SYNOPSIS: The Electrical Menagerie, one-of-a-kind robotic roadshow, is bankrupt. Illusionist and engineer Sylvester Carthage has the eccentric imagination the Menagerie needs to succeed creatively — but none of the people skills. Fast-talking Arbrook Huxley, young and newly estranged from a lavish upbringing, has all the savvy the Menagerie needs to succeed commercially — but none of the scruples.
To save their show, these producers risk everything in a royal talent competition, vying for the once-in-a-lifetime chance to perform for the Future Celestial Queen. But real conspiracy lurks beneath contest controversy, and there’s more at stake than just the prize. Behind the glittery haze of flashpaper and mirrors, every competitor has something to hide — and it’s the secrets Carthage and Huxley keep from each other that may cost them their lives.
The Electrical Menagerie is difficult to classify–in an awesome way. It doesn't fit perfectly into the sci-fi or fantasy genres, but instead bridges the two. It's set in a rich and captivating universe with many steampunk elements–though “steampunk” is too simplistic a term to fully describe it. It's a realm of flat islands floating in space, stars that orbit the “earth,” and mechanical wonders that border on the magical. All that was enough to suck me in right from the outset, but even the most fascinating fictional universes aren't enough to make a story work if the characters aren't engaging enough. Fortunately, The Electrical Menagerie does not have this problem.

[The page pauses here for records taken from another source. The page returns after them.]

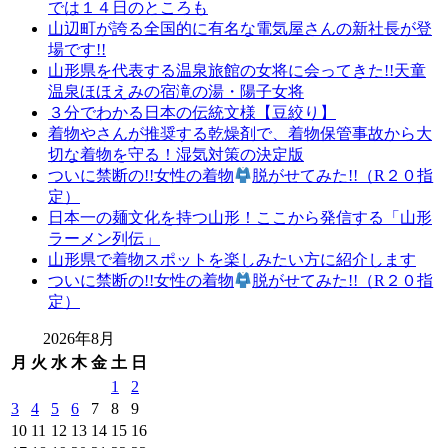
では１４日のところも
ジ
山辺町が誇る全国的に有名な電気屋さんの新社長が登
場です!!
送
山形県を代表する温泉旅館の女将に会ってきた!!天童
り
温泉ほほえみの宿滝の湯・陽子女将
３分でわかる日本の伝統文様【豆絞り】
着物やさんが推奨する乾燥剤で、着物保管事故から大
切な着物を守る！湿気対策の決定版
ついに禁断の!!女性の着物
脱がせてみた!!（R２０指
定）
日本一の麺文化を持つ山形！ここから発信する「山形
ラーメン列伝」
山形県で着物スポットを楽しみたい方に紹介します
ついに禁断の!!女性の着物
脱がせてみた!!（R２０指
定）
2026年8月
月
火
水
木
金
土
日
1
2
3
4
5
6
7
8
9
10
11
12
13
14
15
16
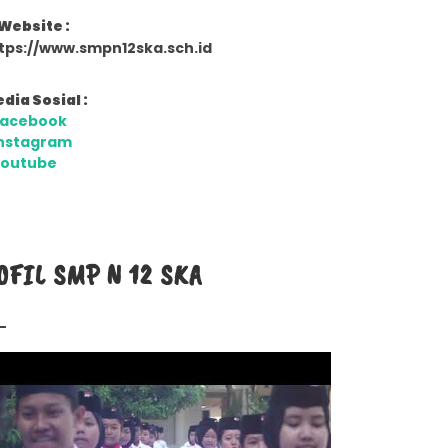
Website :
tps://www.smpn12ska.sch.id
dia Sosial :
Facebook
nstagram
Youtube
OFIL SMP N 12 SKA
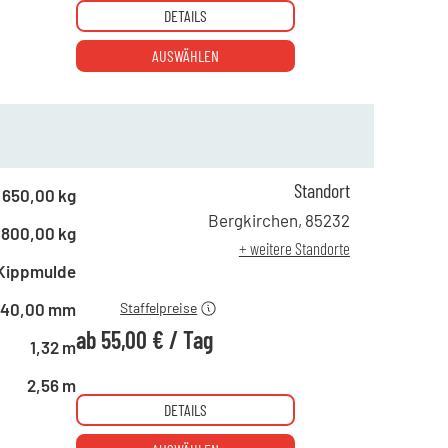
DETAILS
AUSWÄHLEN
Standort
650,00 kg
ab 1 Tag
85,00 €
Bergkirchen
,
85232
800,00 kg
ab 4 Tagen
65,00 €
+ weitere Standorte
ab 10 Tagen
55,00 €
Kippmulde
840,00 mm
Staffelpreise
ab
55,00 €
/
Tag
1,32 m
2,56 m
DETAILS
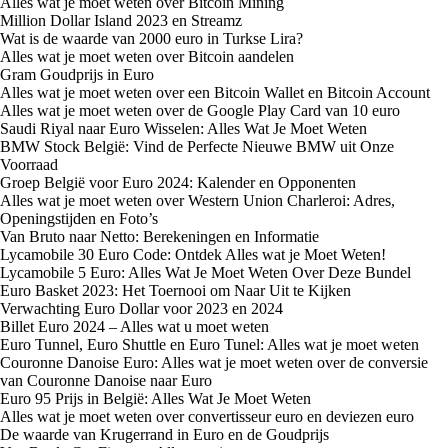
Alles wat je moet weten over Bitcoin Mining
Million Dollar Island 2023 en Streamz
Wat is de waarde van 2000 euro in Turkse Lira?
Alles wat je moet weten over Bitcoin aandelen
Gram Goudprijs in Euro
Alles wat je moet weten over een Bitcoin Wallet en Bitcoin Account
Alles wat je moet weten over de Google Play Card van 10 euro
Saudi Riyal naar Euro Wisselen: Alles Wat Je Moet Weten
BMW Stock België: Vind de Perfecte Nieuwe BMW uit Onze
Voorraad
Groep België voor Euro 2024: Kalender en Opponenten
Alles wat je moet weten over Western Union Charleroi: Adres,
Openingstijden en Foto’s
Van Bruto naar Netto: Berekeningen en Informatie
Lycamobile 30 Euro Code: Ontdek Alles wat je Moet Weten!
Lycamobile 5 Euro: Alles Wat Je Moet Weten Over Deze Bundel
Euro Basket 2023: Het Toernooi om Naar Uit te Kijken
Verwachting Euro Dollar voor 2023 en 2024
Billet Euro 2024 – Alles wat u moet weten
Euro Tunnel, Euro Shuttle en Euro Tunel: Alles wat je moet weten
Couronne Danoise Euro: Alles wat je moet weten over de conversie
van Couronne Danoise naar Euro
Euro 95 Prijs in België: Alles Wat Je Moet Weten
Alles wat je moet weten over convertisseur euro en deviezen euro
De waarde van Krugerrand in Euro en de Goudprijs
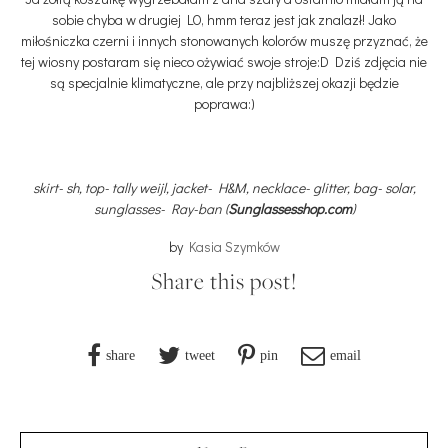
sobie chyba w drugiej LO, hmm teraz jest jak znalazł! Jako
miłośniczka czerni i innych stonowanych kolorów muszę przyznać, że
tej wiosny postaram się nieco ożywiać swoje stroje:D Dziś zdjęcia nie
są specjalnie klimatyczne, ale przy najbliższej okazji będzie
poprawa:)
skirt- sh, top- tally weijl, jacket- H&M, necklace- glitter, bag- solar,
sunglasses- Ray-ban (
Sunglassesshop.com
)
by
Kasia Szymków
Share this post!
share
tweet
pin
email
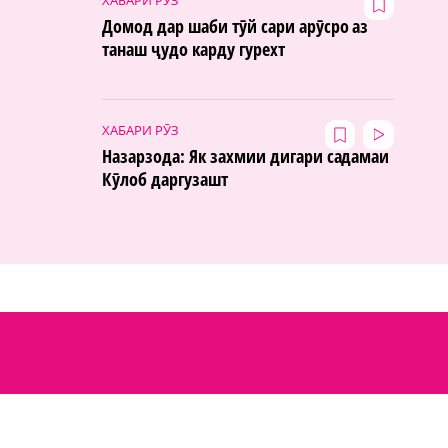
Домод дар шаби тӯй сари арӯсро аз
танаш ҷудо карду гурехт
ХАБАРИ РӮЗ
Назарзода: Як захмии дигари садамаи
Кӯлоб даргузашт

At the center of the tale are showman/inventor Sylvester Carthage and his manager, Arbrook Huxley. There's a refreshingly unique friendship between them. Though Carthage is a child at heart, hungry for wonder and adventure but occasionally hampered by social anxiety, he's the older member of the duo (middle-aged, to be more precise). Huxley is in his twenties, but he has a gruff, practical nature. Both characters are fleshed out in detail right from the start, and their fun, frequently-hilarious dynamic makes the book a joy to read. (There's a lot of laugh-out-loud, Pratchett-esque humor in between the more suspenseful moments.)
The peripheral characters are excellent as well…and here's where I'm forced to become vague, because there's a truly brilliant mystery woven into this story that should definitely not be spoiled. I don't think I can say much about the supporting cast without letting details slip. Suffice it to say that all the characterization is excellent–and that Ms. Reeder has a unique talent for nailing a mystery. I usually guess the solution to such storylines well before the end, but the truth behind the “accidents” plaguing the contest Carthage and Huxley enter took me completely by surprise. At the same time, however, it made perfect sense, and set up a conclusion that was both thrilling and satisfying. The ending leaves plenty of room for future stories, but it's not a cliffhanger. The book feels like a complete, stand-alone story. At the same time, however, you'll be eager to read more of the adventures of Carthage and Huxley once you've finished. (Fortunately, more are on the way!)
So, going down the list–amazing storyworld, delightful characters, and mind-blowing mystery. Are you excited yet?
The Electrical Menagerie is one of the most enjoyable books I've read in a long time. Mollie Reeder is definitely an author to keep on your radar. She's created the kind of universe and characters that fandoms are built on. Don't miss out–you owe it to yourself to get in on The Celestial Isles.